You know how I was all “Hey! You should watch The Old Adventures of New Christine because I totally interviewed the cast!”
So, um, did you watch it?
Because I didn’t.
But! It’s not my fault! You see, last night I went to Aerobic Dance Class and just before I left, I looked PigHunter in the eye and said “Babe, can you please record TNAOOC for me?”
He shot back with a bit of an attitude. “Why? Why do I have to record it?”
“Um, because I want to watch it but since I also want to go to Aerobic Dance, I need you to record it so I can watch it when I get home.”
“uh, ok.”
Apparently “Uh, ok” means, “I’m going to totally get sucked into Deal or No Deal and forget all about recording your show, but um, hey, next time you want to watch a show, set the dvr yourself or stay home and watch it!”
I can’t say that I regret going to Aerobic Dance Class, but I can say that I regret trusting A MAN to do something he said he was going to do.
Oh, but I am joking. Men are wonderful and I’m not just saying that because they get boners.
(We interrupt this post to bring you some breaking news. Y is being stalked by a little black spider. When she went to go get a glass of diet pepsi, he was hanging from her door jam. She knocked it down with a dirty sock and tried to find it to kill it, but he was nowhere to be found. A few minutes later, she was making her bed and he appeared on her bed post, all staring at her like “Watchu’gonna do to me now, bitch?” She ran to get a piece of toilet paper to smash it, but by the time she got back, the little asshole had disappeared. Just now as she was typing this post, he started running up the wall next to her computer desk. She swears he flipped her the bird and he scurried off into the corner of the window sill. Y is now afraid for her life and doesn’t know how she’s going to sleep tonight knowing a little black stalker is waiting to attack her in her sleep.)
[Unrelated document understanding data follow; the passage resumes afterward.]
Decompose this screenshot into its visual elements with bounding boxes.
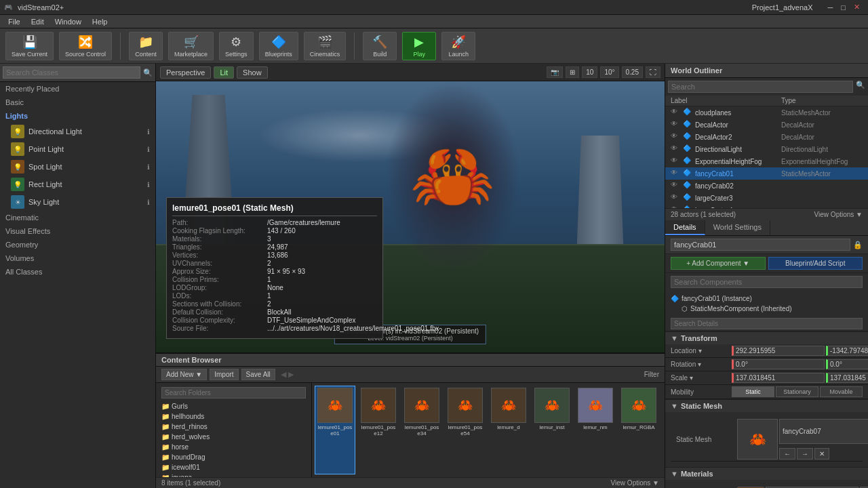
import-button[interactable]: Import xyxy=(210,369,238,380)
panel-item-rect-light[interactable]: 💡 Rect Light ℹ xyxy=(0,176,155,193)
search-details-input[interactable] xyxy=(671,318,863,329)
grid-size-btn[interactable]: 10 xyxy=(582,66,597,78)
view-options[interactable]: View Options ▼ xyxy=(611,479,659,487)
mesh-clear-btn[interactable]: ✕ xyxy=(814,448,829,460)
folder-item[interactable]: 📁Gurls xyxy=(159,401,309,411)
save-all-button[interactable]: Save All xyxy=(241,369,275,380)
cinematics-button[interactable]: 🎬 Cinematics xyxy=(304,32,347,60)
tab-details[interactable]: Details xyxy=(665,220,705,235)
mobility-stationary[interactable]: Stationary xyxy=(776,386,818,397)
static-mesh-section-header[interactable]: ▼ Static Mesh xyxy=(665,399,868,412)
add-component-button[interactable]: + Add Component ▼ xyxy=(671,257,766,270)
folder-item[interactable]: 📁iguana xyxy=(159,472,309,477)
section-cinematic[interactable]: Cinematic xyxy=(0,211,155,224)
lit-button[interactable]: Lit xyxy=(214,66,234,79)
outliner-item[interactable]: 👁 🔷 ExponentialHeightFog ExponentialHeig… xyxy=(665,155,868,167)
folder-item[interactable]: 📁horse xyxy=(159,442,309,452)
scale-x[interactable] xyxy=(732,373,825,383)
build-button[interactable]: 🔨 Build xyxy=(363,32,397,60)
panel-item-spot-light[interactable]: 💡 Spot Light ℹ xyxy=(0,158,155,176)
add-new-button[interactable]: Add New ▼ xyxy=(161,369,207,380)
asset-item[interactable]: 🦀 lemur_RGBA xyxy=(618,386,659,474)
viewport[interactable]: 🦀 lemure01_pose01 (Static Mesh) Path:/Ga… xyxy=(156,81,665,352)
asset-item[interactable]: 🦀 lemur_nm xyxy=(575,386,616,474)
panel-item-point-light[interactable]: 💡 Point Light ℹ xyxy=(0,140,155,158)
window-close[interactable]: ✕ xyxy=(850,3,864,12)
content-button[interactable]: 📁 Content xyxy=(129,32,163,60)
outliner-item[interactable]: 👁 🔷 DecalActor2 DecalActor xyxy=(665,131,868,143)
mesh-find-btn[interactable]: → xyxy=(797,448,813,460)
mesh-name-input[interactable] xyxy=(779,419,868,444)
outliner-search-input[interactable] xyxy=(668,81,853,93)
mesh-browse-btn[interactable]: ← xyxy=(779,448,795,460)
grid-snap-btn[interactable]: ⊞ xyxy=(566,66,579,78)
source-control-button[interactable]: 🔀 Source Control xyxy=(59,32,112,60)
camera-icon-btn[interactable]: 📷 xyxy=(547,66,563,78)
blueprints-button[interactable]: 🔷 Blueprints xyxy=(259,32,298,60)
outliner-item[interactable]: 👁 🔷 DirectionalLight DirectionalLight xyxy=(665,143,868,155)
location-x[interactable] xyxy=(732,346,825,356)
outliner-item[interactable]: 👁 🔷 cloudplanes StaticMeshActor xyxy=(665,106,868,119)
outliner-item[interactable]: 👁 🔷 DecalActor DecalActor xyxy=(665,119,868,131)
component-staticmesh-inherited[interactable]: ⬡ StaticMeshComponent (Inherited) xyxy=(671,304,863,314)
section-lights[interactable]: Lights xyxy=(0,109,155,123)
tab-world-settings[interactable]: World Settings xyxy=(705,220,770,235)
mobility-movable[interactable]: Movable xyxy=(820,386,863,397)
rotation-x[interactable] xyxy=(732,359,825,369)
perspective-button[interactable]: Perspective xyxy=(160,66,211,79)
zoom-btn[interactable]: 0.25 xyxy=(622,66,643,78)
outliner-item[interactable]: 👁 🔷 fancyCrab01 StaticMeshActor xyxy=(665,167,868,180)
search-components-input[interactable] xyxy=(671,276,863,288)
panel-item-directional-light[interactable]: 💡 Directional Light ℹ xyxy=(0,123,155,140)
folder-item[interactable]: 📁herd_rhinos xyxy=(159,422,309,432)
folder-item[interactable]: 📁herd_wolves xyxy=(159,432,309,442)
section-volumes[interactable]: Volumes xyxy=(0,251,155,265)
menu-help[interactable]: Help xyxy=(87,18,113,26)
component-fancycrab01-instance[interactable]: 🔷 fancyCrab01 (Instance) xyxy=(671,293,863,304)
materials-section-header[interactable]: ▼ Materials xyxy=(665,467,868,480)
asset-item[interactable]: 🦀 lemure01_pose01 xyxy=(315,386,355,474)
show-button[interactable]: Show xyxy=(237,66,268,79)
asset-item[interactable]: 🦀 lemure01_pose54 xyxy=(445,386,486,474)
asset-item[interactable]: 🦀 lemure01_pose34 xyxy=(401,386,442,474)
outliner-view-options[interactable]: View Options ▼ xyxy=(814,211,863,218)
section-geometry[interactable]: Geometry xyxy=(0,238,155,251)
marketplace-button[interactable]: 🛒 Marketplace xyxy=(168,32,214,60)
outliner-item[interactable]: 👁 🔷 largeCrater3 xyxy=(665,192,868,204)
asset-item[interactable]: 🦀 lemure_d xyxy=(488,386,529,474)
details-panel: Details World Settings 🔒 + Add Component… xyxy=(665,220,868,488)
menu-file[interactable]: File xyxy=(3,18,26,26)
folder-item[interactable]: 📁hellhounds xyxy=(159,411,309,422)
section-visual-effects[interactable]: Visual Effects xyxy=(0,224,155,238)
outliner-item[interactable]: 👁 🔷 fancyCrab02 xyxy=(665,180,868,192)
window-minimize[interactable]: ─ xyxy=(824,3,837,12)
section-basic[interactable]: Basic xyxy=(0,96,155,109)
rotation-y[interactable] xyxy=(826,359,868,369)
blueprint-add-script-button[interactable]: Blueprint/Add Script xyxy=(768,257,863,270)
transform-section-header[interactable]: ▼ Transform xyxy=(665,331,868,344)
scale-y[interactable] xyxy=(826,373,868,383)
mobility-buttons: Static Stationary Movable xyxy=(732,386,863,397)
asset-item[interactable]: 🦀 lemur_inst xyxy=(532,386,572,474)
folder-item[interactable]: 📁houndDrag xyxy=(159,452,309,462)
mobility-static[interactable]: Static xyxy=(732,386,774,397)
search-folders-input[interactable] xyxy=(161,387,306,399)
search-classes-input[interactable] xyxy=(3,66,140,79)
location-y[interactable] xyxy=(826,346,868,356)
window-maximize[interactable]: □ xyxy=(837,3,850,12)
section-all-classes[interactable]: All Classes xyxy=(0,265,155,279)
settings-button[interactable]: ⚙ Settings xyxy=(219,32,254,60)
panel-item-sky-light[interactable]: ☀ Sky Light ℹ xyxy=(0,193,155,211)
play-button[interactable]: ▶ Play xyxy=(402,32,436,60)
asset-item[interactable]: 🦀 lemure01_pose12 xyxy=(358,386,399,474)
section-recently-placed[interactable]: Recently Placed xyxy=(0,82,155,96)
save-current-button[interactable]: 💾 Save Current xyxy=(5,32,54,60)
folder-item[interactable]: 📁icewolf01 xyxy=(159,462,309,472)
actor-name-input[interactable] xyxy=(671,239,850,251)
menu-window[interactable]: Window xyxy=(50,18,87,26)
outliner-eye-icon: 👁 xyxy=(671,144,680,154)
fullscreen-btn[interactable]: ⛶ xyxy=(646,66,660,78)
menu-edit[interactable]: Edit xyxy=(26,18,50,26)
launch-button[interactable]: 🚀 Launch xyxy=(441,32,475,60)
angle-snap-btn[interactable]: 10° xyxy=(600,66,618,78)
I wish I had a great story to tell you about Aerobic Dance Class last night, but I do not, because – and it kills me a little on the inside to say this outloud—[little voice] it kind of sucked [/little voice]
For starters, me and my cousin (who has been taking this class with me since the beginning of time.) were the only people in the class. Well, until Snotty Mc. Spandex showed up just before the music started pumping.
Normally, I would have LOVED to have been one of only 3 people in class because HELLO ATTENTION FROM THE INSTRUCTOR! But, she announced that she was going to be teaching “The Belly Dance” and, well, all of the extra weight I’m carrying around combined with the fact that I forgot to tie a sweatshirt around my waist to help camouflage The Jiggle, I was so not comfortable with doing things like “The Shimmy” and “The Figure 8.”
I was so paranoid about The Jiggle the entire class that it was hard to enjoy the dance. And it didn’t help that every 3 seconds Anna would look DIRECTLY AT MY STOMACH and shout “Abdominals IN! Keep your abdominals IN!”
I wanted to lift up my shirt and scream “THEY ARE AS IN AS THEY ARE GOING TO GET, WOMAN.” Because no matter how hard I suck that shit in, my “abdominals” are still going to look like a freshly popped open can of biscuits on board a bus ride through a rocky dirt road.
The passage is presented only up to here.